Flu season starts slightly early, but too early to tell how widespread it will be
GRAND FORKS -- Flu season may be ramping up in North Dakota, but it's still too early to tell if more people will be sick this year. Reports of confirmed influenza cases have increased in recent weeks, according to the North Dakota Department of ...
GRAND FORKS - Flu season may be ramping up in North Dakota, but it's still too early to tell if more people will be sick this year.
Reports of confirmed influenza cases have increased in recent weeks, according to the North Dakota Department of Health. The state agency begins recording cases for the flu season in August. As of Dec. 24, the state confirmed 116 cases, with almost half-52-coming in the last two weeks of December.
That's more than the 70 cases confirmed at the same time last season, but other recent seasons have produced even more. Almost 1,100 cases were confirmed at that time in the 2014-15 season. In 2013-14, 270 cases were reported at that time, and in the season before that, 826 cases were confirmed.

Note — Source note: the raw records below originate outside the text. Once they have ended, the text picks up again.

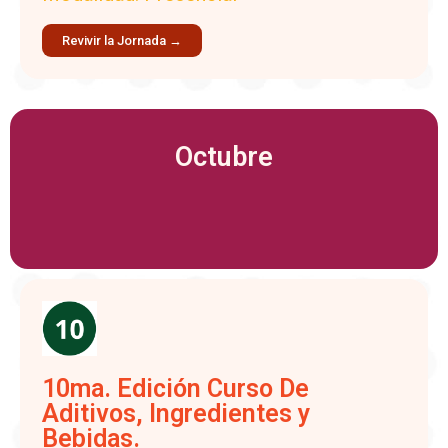
Revivir la Jornada →
Octubre
10ma. Edición Curso De
Aditivos, Ingredientes y
Bebidas.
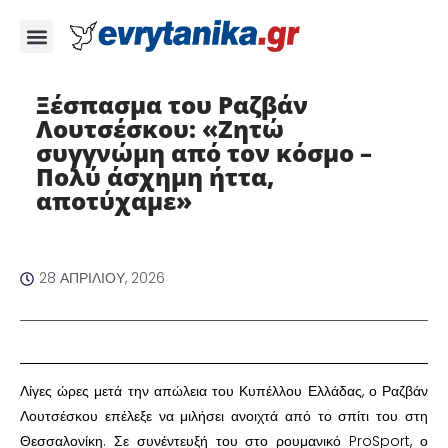
Ξέσπασμα του Ραζβάν
Λουτσέσκου: «Ζητώ
συγγνώμη από τον κόσμο –
Πολύ άσχημη ήττα,
αποτύχαμε» ​
28 ΑΠΡΙΛΊΟΥ, 2026
​Λίγες ώρες μετά την απώλεια του Κυπέλλου Ελλάδας, ο Ραζβάν
Λουτσέσκου επέλεξε να μιλήσει ανοιχτά από το σπίτι του στη
Θεσσαλονίκη. Σε συνέντευξή του στο ρουμανικό ProSport, ο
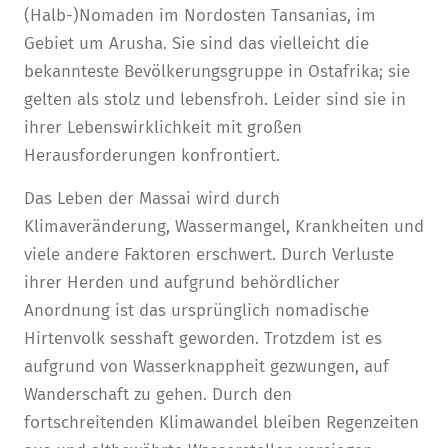
(Halb-)Nomaden im Nordosten Tansanias, im
Gebiet um Arusha. Sie sind das vielleicht die
bekannteste Bevölkerungsgruppe in Ostafrika; sie
gelten als stolz und lebensfroh. Leider sind sie in
ihrer Lebenswirklichkeit mit großen
Herausforderungen konfrontiert.
Das Leben der Massai wird durch
Klimaveränderung, Wassermangel, Krankheiten und
viele andere Faktoren erschwert. Durch Verluste
ihrer Herden und aufgrund behördlicher
Anordnung ist das ursprünglich nomadische
Hirtenvolk sesshaft geworden. Trotzdem ist es
aufgrund von Wasserknappheit gezwungen, auf
Wanderschaft zu gehen. Durch den
fortschreitenden Klimawandel bleiben Regenzeiten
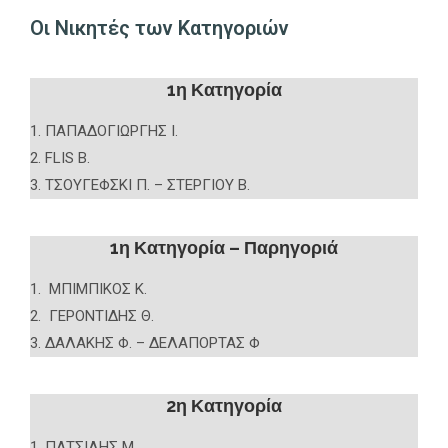
Οι Νικητές των Κατηγοριών
1η Κατηγορία
1. ΠΑΠΑΔΟΓΙΩΡΓΗΣ Ι.
2. FLIS B.
3. ΤΣΟΥΓΕΦΣΚΙ Π. – ΣΤΕΡΓΙΟΥ Β.
1η Κατηγορία – Παρηγοριά
1. ΜΠΙΜΠΙΚΟΣ Κ.
2. ΓΕΡΟΝΤΙΔΗΣ Θ.
3. ΔΑΛΑΚΗΣ Φ. – ΔΕΛΑΠΟΡΤΑΣ Φ
2η Κατηγορία
1. ΠΑΤΣΙΛΗΣ Μ.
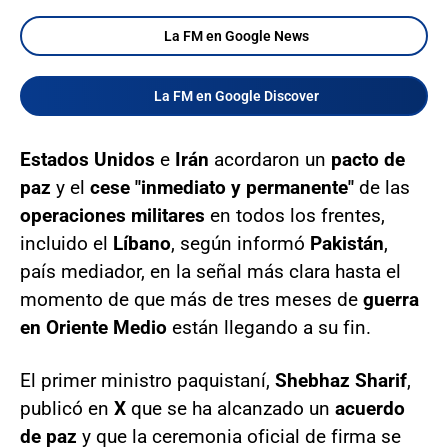
La FM en Google News
La FM en Google Discover
Estados Unidos
e
Irán
acordaron un
pacto de
paz
y el
cese "inmediato y permanente"
de las
operaciones militares
en todos los frentes,
incluido el
Líbano
, según informó
Pakistán
,
país mediador, en la señal más clara hasta el
momento de que más de tres meses de
guerra
en Oriente Medio
están llegando a su fin.
El primer ministro paquistaní,
Shebhaz Sharif
,
publicó en
X
que se ha alcanzado un
acuerdo
de paz
y que la ceremonia oficial de firma se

The majority of the state's cases have been reported in Burleigh (20) and Cass (45) counties as of Dec. 24. By comparison, Grand Forks County has had three confirmed cases.
Though there have been a lot of cases in recent weeks, the timing of the increase is on par with typical years, said Jill Baber, the health department's influenza surveillance coordinator.
"This is just a smidge early, we usually start to see cases in early January," she said. "That said, except for last season, the three seasons before that were all ramping up in December."
This year, the Type A, H3 subdivision of the flu virus will be the predominate strain, which also was predominate in the 2014-15 season, Baber said. That season the state recorded 6,443 cases compared with the 1,942 cases in 2015-16.
"It's too soon to tell the magnitude of this season," she said.
Baber said the number of people getting flu shots this year is on par with other years, though she would like to see more people get vaccinated.
"Seasons that start in December can be kind of difficult because people haven't gotten into the doctor yet," she said. "We would still recommend they get it. It's never too late as long as influenza is circulating."
The department urges people 6 months and older to get vaccinated. Health leaders say the flu can be severe for children, the elderly, pregnant women and people with compromised immune systems.